Your assignment |
In this exercise, print only the lines of the records below from the one with "ค่อยๆ เพิ่มควา" through the one with "считается вполне приемле", inclusive. Pictures are not part of the copy.

*** Opening of Material for the task ***

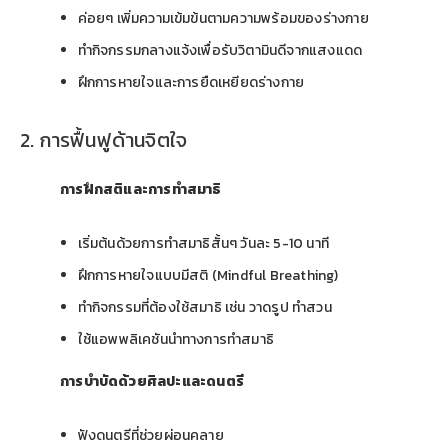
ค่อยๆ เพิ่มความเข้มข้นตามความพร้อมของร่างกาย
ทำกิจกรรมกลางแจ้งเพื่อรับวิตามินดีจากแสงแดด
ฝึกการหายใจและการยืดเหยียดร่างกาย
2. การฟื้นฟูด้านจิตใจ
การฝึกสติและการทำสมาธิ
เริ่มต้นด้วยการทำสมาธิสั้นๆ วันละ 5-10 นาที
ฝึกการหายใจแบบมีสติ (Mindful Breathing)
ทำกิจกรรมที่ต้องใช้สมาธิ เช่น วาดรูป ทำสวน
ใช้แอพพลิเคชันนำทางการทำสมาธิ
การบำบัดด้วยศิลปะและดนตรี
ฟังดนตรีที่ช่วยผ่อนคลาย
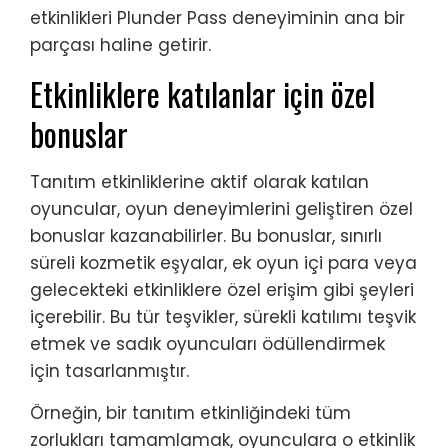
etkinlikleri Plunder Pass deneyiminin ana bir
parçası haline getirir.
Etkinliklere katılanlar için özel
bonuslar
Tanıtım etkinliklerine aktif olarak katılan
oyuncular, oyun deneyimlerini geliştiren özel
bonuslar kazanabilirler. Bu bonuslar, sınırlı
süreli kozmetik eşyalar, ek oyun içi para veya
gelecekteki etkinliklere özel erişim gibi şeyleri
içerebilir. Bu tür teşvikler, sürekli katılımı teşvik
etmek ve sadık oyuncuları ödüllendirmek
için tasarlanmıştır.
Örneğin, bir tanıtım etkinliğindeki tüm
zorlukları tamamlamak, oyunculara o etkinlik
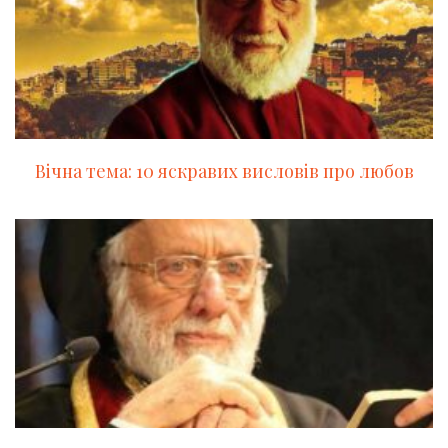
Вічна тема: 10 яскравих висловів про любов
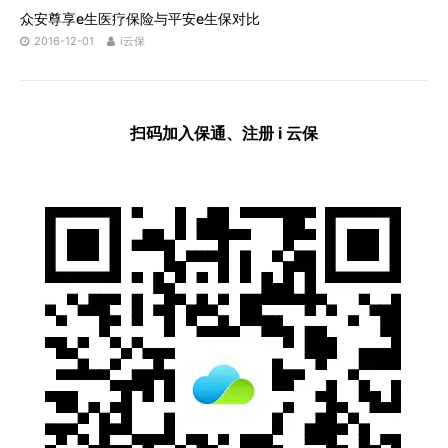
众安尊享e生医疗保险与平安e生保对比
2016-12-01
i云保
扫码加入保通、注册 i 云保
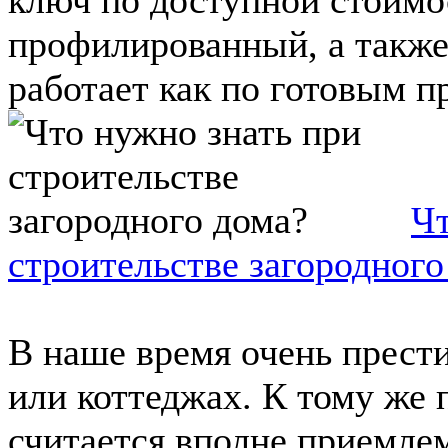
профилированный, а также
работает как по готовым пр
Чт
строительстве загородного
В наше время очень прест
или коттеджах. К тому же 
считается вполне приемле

*** Close of Material for the task ***
*** Opening of Material for the task ***

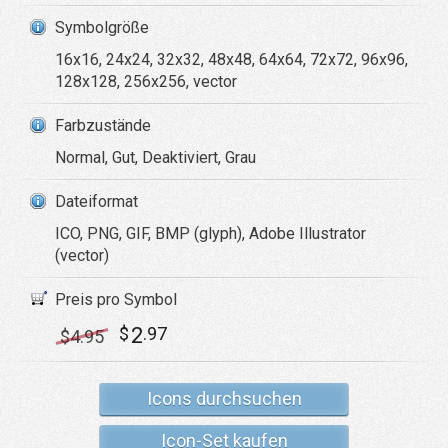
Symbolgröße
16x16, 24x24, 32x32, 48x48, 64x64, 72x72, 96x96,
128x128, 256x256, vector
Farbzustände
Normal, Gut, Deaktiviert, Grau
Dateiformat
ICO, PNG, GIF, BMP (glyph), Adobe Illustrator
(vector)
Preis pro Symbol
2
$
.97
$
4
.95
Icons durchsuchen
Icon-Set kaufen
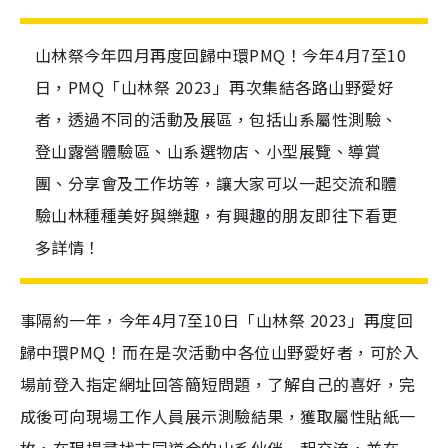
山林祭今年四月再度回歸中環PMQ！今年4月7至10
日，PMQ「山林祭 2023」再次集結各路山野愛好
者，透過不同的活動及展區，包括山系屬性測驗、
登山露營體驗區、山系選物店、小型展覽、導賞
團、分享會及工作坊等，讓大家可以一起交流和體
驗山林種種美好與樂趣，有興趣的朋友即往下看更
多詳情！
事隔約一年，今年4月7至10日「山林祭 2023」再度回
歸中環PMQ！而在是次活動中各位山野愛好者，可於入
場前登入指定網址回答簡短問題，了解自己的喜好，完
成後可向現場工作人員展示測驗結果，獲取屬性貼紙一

*** Close of Material for the task ***
*** Opening of Material for the task ***

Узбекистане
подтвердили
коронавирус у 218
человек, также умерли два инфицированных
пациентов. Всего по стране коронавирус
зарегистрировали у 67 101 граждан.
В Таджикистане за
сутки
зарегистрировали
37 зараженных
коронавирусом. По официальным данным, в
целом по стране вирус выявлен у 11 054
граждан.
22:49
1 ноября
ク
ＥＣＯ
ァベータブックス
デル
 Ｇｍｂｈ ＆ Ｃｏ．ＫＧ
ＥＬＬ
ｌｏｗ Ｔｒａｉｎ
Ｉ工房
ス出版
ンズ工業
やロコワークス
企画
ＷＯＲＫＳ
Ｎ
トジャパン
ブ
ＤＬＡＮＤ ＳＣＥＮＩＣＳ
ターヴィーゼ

*** Close of Material for the task ***

Solution for this exercise |
ค่อยๆ เพิ่มความเข้มข้นตามความพร้อมของร่างกาย
ทำกิจกรรมกลางแจ้งเพื่อรับวิตามินดีจากแสงแดด
ฝึกการหายใจและการยืดเหยียดร่างกาย
2. การฟื้นฟูด้านจิตใจ
การฝึกสติและการทำสมาธิ
เริ่มต้นด้วยการทำสมาธิสั้นๆ วันละ 5-10 นาที
ฝึกการหายใจแบบมีสติ (Mindful Breathing)
ทำกิจกรรมที่ต้องใช้สมาธิ เช่น วาดรูป ทำสวน
ใช้แอพพลิเคชันนำทางการทำสมาธิ
การบำบัดด้วยศิลปะและดนตรี
ฟังดนตรีที่ช่วยผ่อนคลาย
etkinlikleri Plunder Pass deneyiminin ana bir
parçası haline getirir.
Etkinliklere katılanlar için özel
bonuslar
Tanıtım etkinliklerine aktif olarak katılan
oyuncular, oyun deneyimlerini geliştiren özel
bonuslar kazanabilirler. Bu bonuslar, sınırlı
süreli kozmetik eşyalar, ek oyun içi para veya
gelecekteki etkinliklere özel erişim gibi şeyleri
içerebilir. Bu tür teşvikler, sürekli katılımı teşvik
etmek ve sadık oyuncuları ödüllendirmek
için tasarlanmıştır.
Örneğin, bir tanıtım etkinliğindeki tüm
zorlukları tamamlamak, oyunculara o etkinlik
Вічна тема: 10 яскравих висловів про любов
众安尊享e生医疗保险与平安e生保对比
2016-12-01
i云保
扫码加入保通、注册 i 云保
профилированный, а также
работает как по готовым пр
Чт
строительстве загородного
В наше время очень прест
или коттеджах. К тому же 
считается вполне приемле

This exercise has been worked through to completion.